» Work instruction
Output exactly the lines below from the one containing "Mask anything matching" to the last line, both included. Omit pictures.
───── Given data
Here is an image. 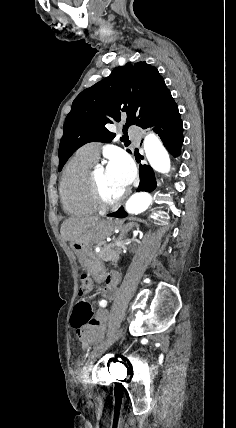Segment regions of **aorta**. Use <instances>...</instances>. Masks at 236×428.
<instances>
[{
    "mask_svg": "<svg viewBox=\"0 0 236 428\" xmlns=\"http://www.w3.org/2000/svg\"><path fill=\"white\" fill-rule=\"evenodd\" d=\"M146 158L153 170L160 173H168L171 163L170 157L162 142L154 133H149L144 140ZM152 203V196L147 192L133 194L125 205L130 214H139L148 209Z\"/></svg>",
    "mask_w": 236,
    "mask_h": 428,
    "instance_id": "obj_1",
    "label": "aorta"
}]
</instances>
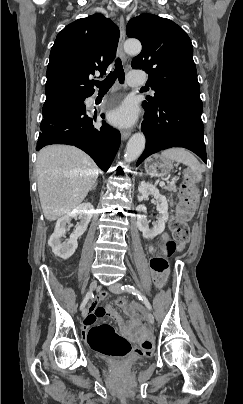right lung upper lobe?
<instances>
[{
    "label": "right lung upper lobe",
    "instance_id": "right-lung-upper-lobe-1",
    "mask_svg": "<svg viewBox=\"0 0 243 404\" xmlns=\"http://www.w3.org/2000/svg\"><path fill=\"white\" fill-rule=\"evenodd\" d=\"M118 40L117 25L99 13L67 25L50 52L45 104L91 96L94 88L90 79L98 71L101 76L106 74Z\"/></svg>",
    "mask_w": 243,
    "mask_h": 404
}]
</instances>
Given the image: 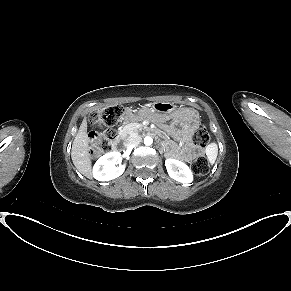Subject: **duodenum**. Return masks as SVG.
I'll return each mask as SVG.
<instances>
[{"instance_id": "1", "label": "duodenum", "mask_w": 291, "mask_h": 291, "mask_svg": "<svg viewBox=\"0 0 291 291\" xmlns=\"http://www.w3.org/2000/svg\"><path fill=\"white\" fill-rule=\"evenodd\" d=\"M135 129H142V132H145V134H150V137H156V140H159V144H167V139H165V137H162V135H156V132H151V129L142 127V124H131L126 127V132H132V130ZM124 134L125 129L118 130V135L115 136V142H120ZM123 140H126V137H123ZM121 145H124V142H121ZM117 149H120V146H117Z\"/></svg>"}]
</instances>
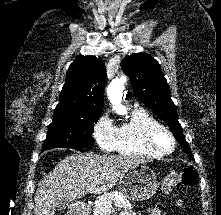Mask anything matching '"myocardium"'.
<instances>
[{"instance_id": "myocardium-1", "label": "myocardium", "mask_w": 221, "mask_h": 215, "mask_svg": "<svg viewBox=\"0 0 221 215\" xmlns=\"http://www.w3.org/2000/svg\"><path fill=\"white\" fill-rule=\"evenodd\" d=\"M165 135L168 140V146L164 147L159 143V137ZM145 144L153 152L159 155L171 153L176 145V140L172 132L163 125H158L150 128L145 135Z\"/></svg>"}]
</instances>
──────────
» Solution
Mask anything matching '"myocardium"'.
<instances>
[{"instance_id": "myocardium-1", "label": "myocardium", "mask_w": 221, "mask_h": 215, "mask_svg": "<svg viewBox=\"0 0 221 215\" xmlns=\"http://www.w3.org/2000/svg\"><path fill=\"white\" fill-rule=\"evenodd\" d=\"M165 135L168 140V146L164 147L159 143V137ZM145 144L153 152L159 155L171 153L176 145V140L172 132L163 125H158L150 128L145 135Z\"/></svg>"}]
</instances>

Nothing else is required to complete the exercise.